Just like you need to mix all of the proper amounts of each ingredient at the proper time to make your grandmother's famous cornbread recipe, you need to combine a well thought out training plan with proper nutrition and supplementation to maximize your efforts.  Not willing to do that? Then it looks like you will be living in an OR situation for the rest of your life. Willing to think outside the box?? Read on..

Years ago, I was a subscriber of the OR  mentality.  Let's clarify that-- someone told me that it couldn't be done and I blindly accepted that as fact.  I'm guessing that the problem may lie somewhere in a person's concept or definition of what running is. Generally running is thought of as long, slow distance running -what runners refer to as LSD. Long slow distance is one aspect of running training.  Just as there are many different ways to weight train, there are many different ways to run.  There are tempo runs, speed work, fartleks (from the Swedish 'speed play'), repeats, sprints and recovery runs.    Running can fit into any fitness program but first you must establish the goal of your training.  Looking to be a marathon runner? You'll need to incorporate all types of runs.  But don't eschew weight training.  You'll definitely need to include training for your core (hips, glutes, abdominals, back) as well as for the lower leg. The focus need not be to gain muscle mass, but for strength and stabilization.  Leave this important training piece out and you will find yourself laid up with injuries.  Proper weight training will also improve power output as well as help increase glycogen storage-two things that will only improve running performance. Looking to be muscular? Focus more on sprint, interval, fartlek and short repeat training in conjunction with your weight training.  

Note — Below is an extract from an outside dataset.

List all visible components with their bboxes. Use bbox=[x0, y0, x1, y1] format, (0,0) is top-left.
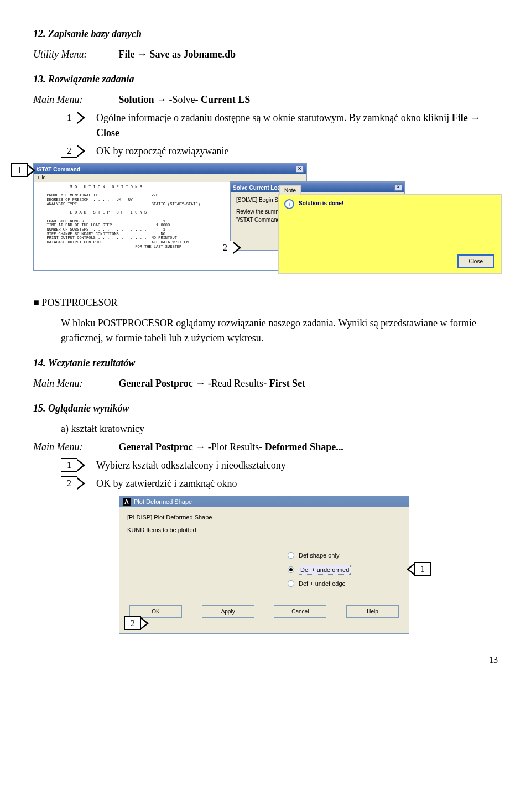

Your goal will also dictate how many times a week you perform each type of training and in which order.  Marathon runner- weight train 2-3x week while running 3 days/week.  More muscular physique- run 2-3x week in conjunction with your weight training split-4-5x week.  When or if running and training occur on the same day, realize that one will not be performed maximally.  Meaning that undoubtedly one will 'suffer' slightly because of the other. Running first will reduce force production/power output for the weight training session.  However weight training first may result in heavy, tired legs and a reduction in speed and running performance.  Weight training and running would best be performed on different days, however if that is not feasible it is best to keep your main focus in mind and perform that activity FIRST.  


This is just the tip of the iceberg when it comes to program planning.  Nutrition and supplementation must be geared toward successful completion of and recovery from the specific training protocol. Without this you are dead in the water no matter what your training plan is. Plan properly and there isn't any reason to live an OR lifestyle.